SfN Election Results: Meet Your New Leaders
The Society for Neuroscience extends sincere congratulations to its newly elected officers and councilors. The incoming leaders will begin their terms at Neuroscience 2018, in San Diego.
The membership elected Barry Everitt as Incoming President-Elect, Serena Dudek as Treasurer-Elect, and John Morrison as Secretary-Elect. The elected Councilors are Lisa Monteggia and Julie Kauer, who were elected to four-year terms. Erin Schuman was elected to fill a vacant Councilor seat for a one-year term.
Officers
Barry Everitt is director of research and professor of behavioral neuroscience at the University of Cambridge, in the U.K., and is provost of the Gates Cambridge Trust. He is the first SfN president to be based at an institution outside of North America. Everitt currently serves on the SfN Council; he previously served on the Committee on Committees and chaired the Program Committee. His research covers the neural basis of learning, memory, and motivation applied to understanding the neural and psychological mechanisms underlying drug addiction.
“I am honored to have the opportunity to lead the Society as its president,” Everitt said. “I look forward to collaborating with all of SfN’s members and our international partners to broaden our scope of advocacy efforts to champion directing resources towards neuroscience research around the world and exploring new opportunities to communicate the importance of neuroscience to the public. We are entering a new and exciting phase in our ambition to understand brain function as new and powerful technologies that offer the potential to develop treatments for neurological disorders are emerging at unprecedented rates.”
Serena Dudek is senior investigator at the National Institute of Environmental Health Sciences. She has both chaired and served as a member of the Program Committee, and contributed to the Neuroscience Meeting Software Test Group. Dudek’s research explores the molecular basis of developmental changes in long-lasting synaptic plasticity.
John Morrison is director of the California National Primate Research Center (CNPRC) and professor of the Neurology Center for Neuroscience at the University of California, Davis. He served as a Councilor and has held the position of editor-in-chief of BrainFacts.org since 2015. He previously served as chair of the Government and Public Affairs Committee, the Public Education and Communication Committee, and the Committee on Animals in Research. He researches the neurobiology of aging and neurodegenerative disorders, particularly as they relate to cellular and synaptic organization of the cerebral cortex.
Councilors
Lisa Monteggia is incoming director of the Vanderbilt Brain Institute and professor of pharmacology at Vanderbilt University. She is a current Councilor and has also been a member of the Government and Public Affairs Committee and Professional Development Committee. Monteggia’s research interests lie within the molecular and cellular mechanisms underlying psychiatric disorders and treatment strategies, with an emphasis on synaptic adaptations in the brain.
Julie Kauer is professor in the departments of pharmacology, physiology, biotechnology, and neuroscience at Brown University, and codirector of the Center for Neurobiology of Cells and Circuits at the Carney Institute for Brain Science at Brown University. She has twice served as a member of the Program Committee and has also been a member of the Julius Axelrod Prize Selection Committee and the Jacob P. Waletzky Award Selection Committee.
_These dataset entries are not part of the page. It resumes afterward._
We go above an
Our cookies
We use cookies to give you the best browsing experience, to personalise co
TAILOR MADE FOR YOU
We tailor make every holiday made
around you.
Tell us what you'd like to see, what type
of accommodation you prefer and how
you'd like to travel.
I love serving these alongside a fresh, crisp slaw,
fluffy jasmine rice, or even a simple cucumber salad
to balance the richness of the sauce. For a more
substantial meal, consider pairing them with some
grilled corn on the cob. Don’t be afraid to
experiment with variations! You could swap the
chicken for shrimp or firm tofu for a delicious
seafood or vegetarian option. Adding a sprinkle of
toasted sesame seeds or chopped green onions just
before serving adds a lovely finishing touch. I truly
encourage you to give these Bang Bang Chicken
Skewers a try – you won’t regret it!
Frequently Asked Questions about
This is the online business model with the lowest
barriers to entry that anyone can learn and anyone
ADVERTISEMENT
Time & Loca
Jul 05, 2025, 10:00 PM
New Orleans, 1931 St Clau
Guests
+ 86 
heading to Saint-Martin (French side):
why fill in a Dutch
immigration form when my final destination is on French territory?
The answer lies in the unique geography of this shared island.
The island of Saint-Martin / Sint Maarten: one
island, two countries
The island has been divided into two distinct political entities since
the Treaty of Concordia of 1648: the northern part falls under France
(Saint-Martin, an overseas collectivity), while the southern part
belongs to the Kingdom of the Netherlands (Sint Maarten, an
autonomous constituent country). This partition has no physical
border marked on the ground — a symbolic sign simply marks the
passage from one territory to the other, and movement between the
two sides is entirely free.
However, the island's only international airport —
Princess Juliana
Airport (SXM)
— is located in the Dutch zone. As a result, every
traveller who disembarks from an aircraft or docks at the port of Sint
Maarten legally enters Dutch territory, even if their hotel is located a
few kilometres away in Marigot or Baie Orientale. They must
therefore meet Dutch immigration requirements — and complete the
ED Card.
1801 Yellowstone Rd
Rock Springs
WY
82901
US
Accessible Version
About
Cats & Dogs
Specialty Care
Kauer’s research investigates synaptic transmission and plasticity, synaptic function in the reward circuitry with emphasis on the ventral tegmental area, and synaptic and circuit function in the dorsal horn and trigeminal pathway.
Erin Schuman is professor of biology at Goethe University and director of the Max Planck Institute for Brain Research in Frankfurt, Germany. She has previously been a member of the Gruber Foundation Neuroscience Prize Selection Committee, the Julius Axelrod Prize Selection Committee, and the International Affairs Committee. Schuman’s research seeks to understand how biological cell mechanisms, executed locally near synapses, transmit information and modify circuits to store information.